Selon la note publiée par le PGR, sept personnes physiques et cinq personnes morales ont été mises en examen, dans le cadre d’une procédure toujours en cours d’enquête et qui est soumise au secret de la justice.

L’opération ‘Torre de Controlo’ comprenait 28 mandats de perquisition, qui se sont déroulés dans des domiciles et des sociétés commerciales et de comptabilité et dans des organismes publics, dans les districts de Lisbonne, Beja, Faro, Castelo Branco, Porto et Bragance.

Les perquisitions ont impliqué l’Autorité nationale de l’aviation civile (ANAC), les installations de l’État-Major, à Alfragide, Lisbonne, et les entreprises Helibravo, Heliportugal et HTA.

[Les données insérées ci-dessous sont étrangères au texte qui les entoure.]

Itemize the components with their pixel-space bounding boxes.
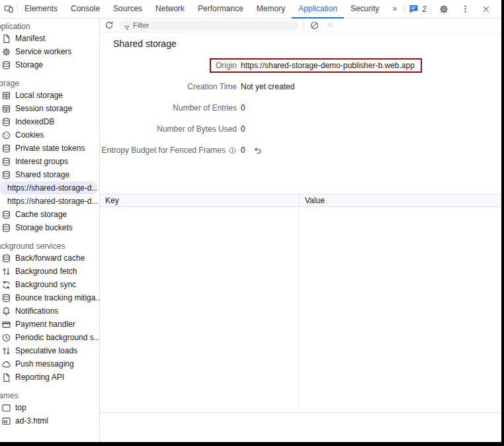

Les soupçons portent sur des crimes de corruption, active et passive, d’escroquerie qualifiée, d’abus de pouvoir, de trafic d’influence, d’association criminelle et de fraude fiscale qualifiée.

Selon la note publiée ce matin par la Police Judiciaire, les sociétés commerciales basées au Portugal enquêtées, qui faisaient partie d’un « réseau complexe » établi au moins depuis 2022, ont contrôlé la participation aux appels d’offres publics dans le cadre de la lutte contre les incendies ruraux au Portugal, pour une valeur d’environ 100 millions d’euros.

Ces appels d’offres publics concernent l’achat de services d’exploitation, de maintenance et de gestion de l’aéronef du dispositif spécial de lutte contre les incendies ruraux (DECIR) appartenant à l’État.

L’objectif du réseau visé par les perquisitions serait que l’État portugais souffre d’un manque de moyens aériens et, de ce fait, soit soumis aux prix suivants plus élevés de ces sociétés commerciales, a expliqué la PJ.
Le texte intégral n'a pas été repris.